Is there any other occasion as universally associated with renewal as New Year’s Eve? I was brought up to think that how you start the year can be symbolic of how the year will turn out. Long ago, I (gladly) abandoned chasing Champagne-topped parties in lieu of cozy socks, tea, and a reasonable bedtime. This shift happened around the time that sleep became a sparse commodity (read: when I still had a newborn). However, when my daughter Miya turned one, I thought I’d give party-throwing another college try. So I put her to bed at 8pm and invited friends over to celebrate with us at 9pm. A rented photo booth, hors d’ouevres, many bottles of Champagne, and midnight sparklers made it a successful, sassy New Year’s Eve that I haven’t dared to replicate again.
When planning this evening, I knew I couldn’t host the same riotous affairs I had grown accustomed to. One: I had a sleeping baby upstairs. Two: I simply couldn’t cook that much food. Our New Year’s Eve table was usually laden with traditional Philippine celebratory foods like roast pig, pancit canton (stir-fried rice noodles), and lumpiang shanghai (fried egg rolls stuffed with savory pork), but the prospect of preparing all of those dishes felt overwhelming. Instead, I opted for setting up a seafood bar with pre-shucked oysters, caviar, and shrimp cocktail, which I preordered from our local fishmonger. It felt appropriately indulgent, and wisely stress-free.

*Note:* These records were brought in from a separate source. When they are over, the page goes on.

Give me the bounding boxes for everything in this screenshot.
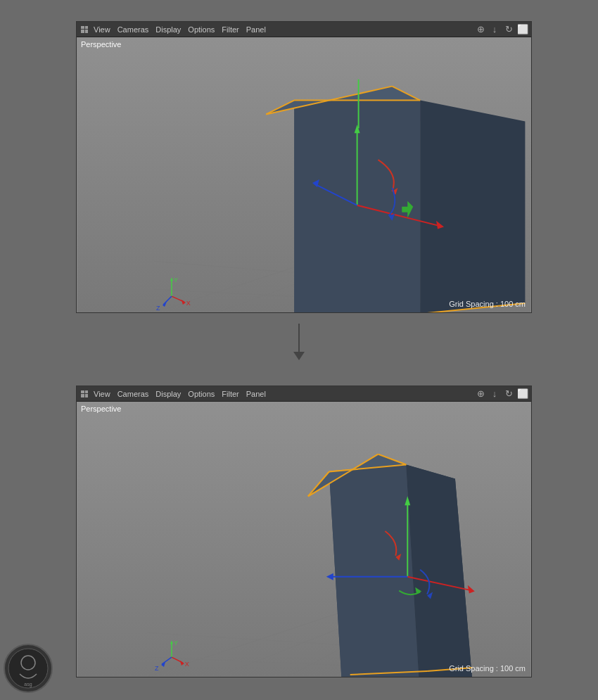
expand-icon-top[interactable]: ⬜ [517, 24, 528, 35]
svg-text:Z: Z [156, 305, 160, 312]
arrow-line [298, 324, 300, 352]
menu-panel-bottom[interactable]: Panel [246, 390, 266, 398]
menu-filter-top[interactable]: Filter [222, 25, 238, 34]
arrow-head [293, 352, 305, 360]
refresh-icon-top[interactable]: ↻ [503, 24, 514, 35]
scene-svg-bottom: Y X Z [77, 402, 531, 677]
perspective-label-top: Perspective [81, 40, 121, 49]
move-icon-bottom[interactable]: ⊕ [475, 388, 486, 400]
scene-svg-top: Y X Z [77, 37, 531, 312]
refresh-icon-bottom[interactable]: ↻ [503, 388, 514, 400]
transition-arrow [293, 324, 305, 360]
menu-panel-top[interactable]: Panel [246, 25, 266, 34]
expand-icon-bottom[interactable]: ⬜ [517, 388, 528, 400]
canvas-top: Perspective [77, 37, 531, 312]
canvas-bottom: Perspective [77, 402, 531, 677]
grid-menu-icon [79, 25, 89, 34]
menu-cameras-bottom[interactable]: Cameras [117, 390, 149, 398]
svg-text:Z: Z [155, 665, 159, 672]
grid-menu-icon-bottom [79, 389, 89, 399]
svg-text:X: X [186, 300, 191, 307]
menu-options-bottom[interactable]: Options [188, 390, 215, 398]
toolbar-icons-top: ⊕ ↓ ↻ ⬜ [475, 24, 528, 35]
grid-spacing-top: Grid Spacing : 100 cm [449, 300, 526, 308]
menu-view-bottom[interactable]: View [94, 390, 110, 398]
svg-text:X: X [185, 661, 189, 668]
menubar-bottom: View Cameras Display Options Filter Pane… [77, 386, 531, 402]
svg-text:asg: asg [24, 682, 32, 687]
watermark-circle: asg [4, 644, 53, 693]
watermark: asg [4, 644, 56, 696]
perspective-label-bottom: Perspective [81, 405, 121, 413]
move-icon-top[interactable]: ⊕ [475, 24, 486, 35]
svg-text:Y: Y [174, 639, 178, 647]
watermark-svg: asg [7, 647, 49, 689]
menubar-top: View Cameras Display Options Filter Pane… [77, 22, 531, 37]
menu-cameras-top[interactable]: Cameras [117, 25, 149, 34]
menu-filter-bottom[interactable]: Filter [222, 390, 238, 398]
toolbar-icons-bottom: ⊕ ↓ ↻ ⬜ [475, 388, 528, 400]
menu-view-top[interactable]: View [94, 25, 110, 34]
svg-marker-10 [420, 101, 525, 312]
menu-display-bottom[interactable]: Display [155, 390, 181, 398]
svg-text:Y: Y [174, 276, 178, 284]
down-icon-top[interactable]: ↓ [489, 24, 500, 35]
menu-display-top[interactable]: Display [155, 25, 181, 34]
down-icon-bottom[interactable]: ↓ [489, 388, 500, 400]
viewport-bottom: View Cameras Display Options Filter Pane… [76, 386, 532, 677]
grid-spacing-bottom: Grid Spacing : 100 cm [449, 664, 526, 673]
viewport-top: View Cameras Display Options Filter Pane… [76, 21, 532, 313]
menu-options-top[interactable]: Options [188, 25, 215, 34]
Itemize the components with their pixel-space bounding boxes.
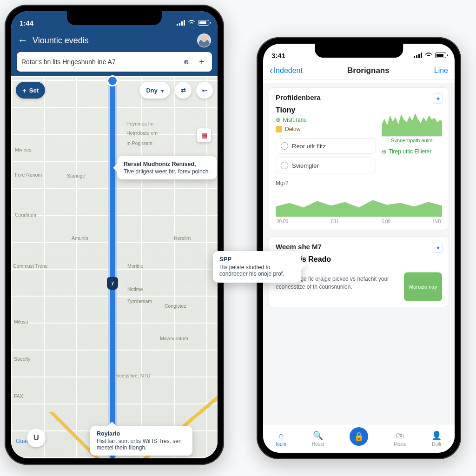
page-title: Viountic evedis (33, 36, 192, 46)
phone-right: 3:41 ‹ Indedent Brorignans Line Profilde… (257, 37, 461, 459)
callout-title: Rersel Mudhoniz Renised, (124, 161, 210, 167)
status-time: 3:41 (271, 52, 285, 60)
status-time: 1:44 (20, 19, 33, 27)
pill-icon-1[interactable]: ⇄ (175, 82, 192, 99)
pill-set[interactable]: + Set (16, 82, 45, 99)
card-header: Profildenbera (276, 93, 442, 101)
recenter-button[interactable]: U (27, 429, 46, 447)
radio-icon (281, 142, 288, 150)
nav-back-label: Indedent (274, 66, 303, 75)
map-callout[interactable]: Rersel Mudhoniz Renised, Tive driigest w… (117, 156, 217, 179)
battery-icon (435, 53, 446, 58)
tab-search[interactable]: 🔍 Houst (312, 430, 324, 447)
cross-popup[interactable]: SPP His pelate studted to condroeder his… (213, 251, 301, 283)
pill-label: Set (29, 87, 39, 94)
pill-icon-2[interactable]: ⤺ (196, 82, 213, 99)
callout-body: Tive driigest weer btr, forev poinch. (124, 168, 210, 175)
map-label: Mivines (15, 147, 32, 152)
map-label: Fore Runom (15, 172, 42, 178)
status-bar: 3:41 (263, 44, 455, 64)
phone-right-screen: 3:41 ‹ Indedent Brorignans Line Profilde… (263, 44, 455, 453)
map-label: Poyrimes Im (126, 121, 153, 126)
map-label: Milusa (14, 319, 28, 324)
wifi-icon (425, 53, 432, 58)
search-add-button[interactable]: + (196, 57, 207, 67)
card-sublink[interactable]: Ivisfuranu (276, 116, 376, 123)
callout-title: Roylario (97, 430, 186, 437)
chevron-left-icon: ‹ (270, 65, 273, 76)
map-label: Pocesshire, NTD (113, 373, 150, 378)
battery-icon (198, 20, 209, 26)
nav-action[interactable]: Line (434, 66, 448, 75)
phone-left: 1:44 ← Viountic evedis ⌾ + (5, 5, 224, 465)
sparkline-axis: 20.00 081 5.00 IND (276, 217, 442, 224)
plus-icon: + (22, 87, 26, 94)
search-input[interactable] (21, 58, 177, 66)
tab-label: Ioum (276, 442, 286, 447)
pill-dny[interactable]: Dny (139, 82, 170, 99)
card-profildenbera: Profildenbera ✦ Tiony Ivisfuranu Delow R… (269, 87, 449, 230)
map-label: Herelim (174, 235, 191, 241)
status-bar: 1:44 (11, 11, 218, 32)
nav-title: Brorignans (347, 66, 390, 75)
signal-icon (177, 20, 185, 26)
bag-icon: 🛍 (396, 431, 404, 441)
sparkline-caption: Svnnernpath aulra (382, 138, 442, 143)
map-container[interactable]: 7 ▦ Mivines Fore Runom Courfirani Commus… (11, 77, 218, 458)
map-layers-button[interactable]: ▦ (197, 128, 211, 142)
tab-profile[interactable]: 👤 Doilr (431, 430, 442, 447)
map-label: FAX (14, 393, 23, 399)
tab-label: Houst (312, 442, 324, 447)
popup-body: His pelate studted to condroeder his ono… (219, 264, 284, 277)
map-label: Sooofty (14, 356, 31, 362)
tab-center[interactable]: 🔒 (350, 432, 368, 446)
card-chip[interactable]: Morozio nay (404, 272, 442, 301)
signal-icon (414, 53, 422, 58)
tab-home[interactable]: ⌂ Ioum (276, 431, 286, 447)
map-label: Hetrrdoate om (126, 130, 158, 136)
map-callout[interactable]: Roylario Hisl fiart sunt urfis Wil IS Tr… (90, 426, 192, 456)
side-note[interactable]: Tirep uttic Ellieter. (382, 148, 442, 155)
map-label: Amunln (72, 235, 88, 241)
map-label: In Pogirsam (126, 140, 152, 146)
center-action-icon: 🔒 (350, 427, 368, 446)
tab-mesis[interactable]: 🛍 Mesis (394, 431, 406, 447)
home-icon: ⌂ (278, 431, 284, 441)
route-line (110, 77, 115, 458)
search-icon: 🔍 (313, 430, 323, 441)
route-shield-icon: 7 (107, 277, 118, 290)
pill-label: Dny (146, 87, 158, 94)
callout-body: Hisl fiart sunt urfis Wil IS Tres. sen m… (97, 438, 182, 451)
map-label: Mawnuratum (160, 336, 188, 341)
search-target-icon[interactable]: ⌾ (180, 56, 192, 68)
popup-title: SPP (219, 256, 295, 263)
card-action-icon[interactable]: ✦ (433, 243, 443, 253)
option-1[interactable]: Reor utlr flitz (276, 138, 376, 154)
tag-icon (276, 126, 282, 132)
phone-left-screen: 1:44 ← Viountic evedis ⌾ + (11, 11, 218, 458)
nav-bar: ‹ Indedent Brorignans Line (263, 64, 455, 80)
filter-pills-row: + Set Dny ⇄ ⤺ (16, 82, 213, 99)
map-label: Notime (127, 286, 143, 292)
card-title: Tiony (276, 106, 376, 114)
chevron-down-icon (160, 87, 164, 94)
search-bar[interactable]: ⌾ + (17, 52, 212, 72)
back-button[interactable]: ← (18, 34, 28, 46)
sparkline-2 (276, 186, 442, 217)
card-tag: Delow (276, 126, 300, 132)
map-label: Staringe (67, 173, 85, 178)
avatar[interactable] (197, 33, 211, 47)
card-action-icon[interactable]: ✦ (433, 93, 443, 104)
radio-icon (281, 162, 288, 169)
nav-back[interactable]: ‹ Indedent (270, 65, 303, 76)
mgr-label: Mgr? (276, 180, 442, 186)
nav-row: ← Viountic evedis (11, 32, 218, 52)
map-app-header: 1:44 ← Viountic evedis ⌾ + (11, 11, 218, 76)
map-label: Congistez (165, 303, 186, 309)
option-2[interactable]: Sviemgler (276, 158, 376, 173)
tab-label: Mesis (394, 442, 406, 447)
person-icon: 👤 (431, 430, 442, 441)
map-label: Courfirani (15, 212, 36, 218)
wifi-icon (188, 20, 195, 26)
map-label: Moriine (127, 263, 143, 269)
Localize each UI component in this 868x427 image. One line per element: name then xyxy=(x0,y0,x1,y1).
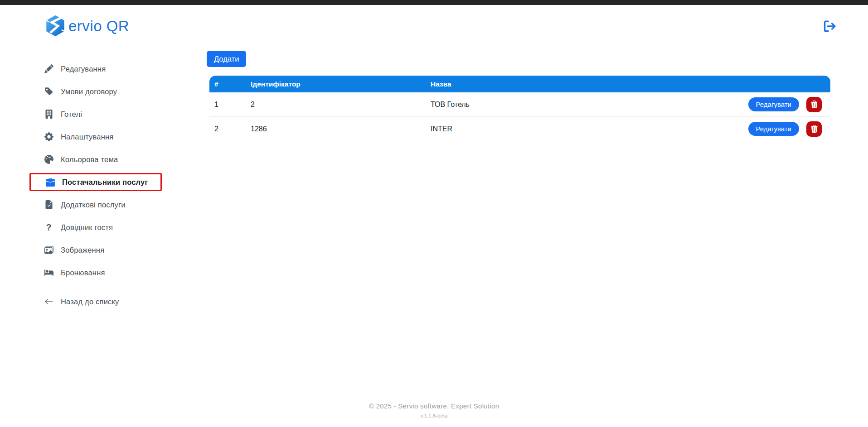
cell-identifier: 2 xyxy=(251,101,431,109)
sidebar-item-label: Бронювання xyxy=(61,269,105,277)
briefcase-icon xyxy=(45,178,55,187)
page: ervio QR Редагування Умови договору Готе xyxy=(0,0,868,427)
sidebar-item-color-theme[interactable]: Кольорова тема xyxy=(29,148,162,171)
document-check-icon xyxy=(44,200,53,210)
sidebar-item-label: Зображення xyxy=(61,246,104,254)
gear-icon xyxy=(44,132,53,142)
sidebar-item-service-providers[interactable]: Постачальники послуг xyxy=(29,173,162,191)
sidebar-item-editing[interactable]: Редагування xyxy=(29,58,162,80)
sidebar-item-label: Додаткові послуги xyxy=(61,201,126,209)
cell-num: 1 xyxy=(209,101,251,109)
question-icon: ? xyxy=(44,223,53,232)
cell-name: INTER xyxy=(431,125,726,133)
copyright-text: © 2025 - Servio software. Expert Solutio… xyxy=(0,402,868,410)
sidebar-item-label: Умови договору xyxy=(61,87,117,96)
delete-button[interactable] xyxy=(806,121,822,137)
logout-icon xyxy=(822,19,838,34)
bed-icon xyxy=(44,268,53,278)
table-row: 1 2 ТОВ Готель Редагувати xyxy=(209,92,830,117)
brand-logo[interactable]: ervio QR xyxy=(45,15,129,37)
sidebar-item-contract-terms[interactable]: Умови договору xyxy=(29,80,162,103)
cell-num: 2 xyxy=(209,125,251,133)
cell-actions: Редагувати xyxy=(726,97,830,112)
sidebar-item-label: Назад до списку xyxy=(61,297,119,306)
sidebar-item-label: Довідник гостя xyxy=(61,223,113,232)
add-button[interactable]: Додати xyxy=(207,51,246,67)
palette-icon xyxy=(44,155,53,164)
sidebar-item-booking[interactable]: Бронювання xyxy=(29,261,162,284)
top-black-bar xyxy=(0,0,868,5)
sidebar-item-settings[interactable]: Налаштування xyxy=(29,125,162,148)
table-header-row: # Ідентифікатор Назва xyxy=(209,76,830,92)
trash-icon xyxy=(810,125,818,133)
delete-button[interactable] xyxy=(806,97,822,112)
footer: © 2025 - Servio software. Expert Solutio… xyxy=(0,402,868,418)
sidebar: Редагування Умови договору Готелі Налашт… xyxy=(29,58,162,313)
sidebar-item-images[interactable]: Зображення xyxy=(29,239,162,261)
version-text: v.1.1.8-beta xyxy=(0,413,868,418)
sidebar-item-additional-services[interactable]: Додаткові послуги xyxy=(29,193,162,216)
sidebar-item-label: Постачальники послуг xyxy=(62,178,148,187)
pencil-icon xyxy=(44,64,53,74)
sidebar-item-hotels[interactable]: Готелі xyxy=(29,103,162,125)
cell-actions: Редагувати xyxy=(726,121,830,137)
service-providers-table: # Ідентифікатор Назва 1 2 ТОВ Готель Ред… xyxy=(209,76,830,141)
trash-icon xyxy=(810,101,818,108)
cell-name: ТОВ Готель xyxy=(431,101,726,109)
sidebar-item-label: Готелі xyxy=(61,110,82,119)
brand-logo-text: ervio QR xyxy=(68,19,129,34)
logout-button[interactable] xyxy=(822,19,838,34)
sidebar-item-guest-guide[interactable]: ? Довідник гостя xyxy=(29,216,162,239)
arrow-left-icon xyxy=(44,297,53,307)
edit-button[interactable]: Редагувати xyxy=(748,122,800,136)
cell-identifier: 1286 xyxy=(251,125,431,133)
sidebar-item-label: Кольорова тема xyxy=(61,155,118,164)
hotel-icon xyxy=(44,110,53,119)
sidebar-item-back-to-list[interactable]: Назад до списку xyxy=(29,290,162,313)
column-header-identifier: Ідентифікатор xyxy=(251,80,431,88)
edit-button[interactable]: Редагувати xyxy=(748,97,800,111)
column-header-num: # xyxy=(209,80,251,88)
sidebar-item-label: Налаштування xyxy=(61,133,113,141)
images-icon xyxy=(44,245,53,255)
table-row: 2 1286 INTER Редагувати xyxy=(209,117,830,141)
servio-logo-icon xyxy=(45,15,66,37)
tag-icon xyxy=(44,87,53,96)
column-header-name: Назва xyxy=(431,80,726,88)
sidebar-item-label: Редагування xyxy=(61,65,106,73)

As the clock struck midnight and we all gathered in the backyard to pierce the darkness with our dazzling sparklers, I was reminded why New Year’s Eve gatherings are so important. As the calendar flips to a fresh new page, hopes are revived, dreams are ignited, and optimism abounds. What better way to usher in the change than surrounded by the laughter and ensconced in the embraces of friends.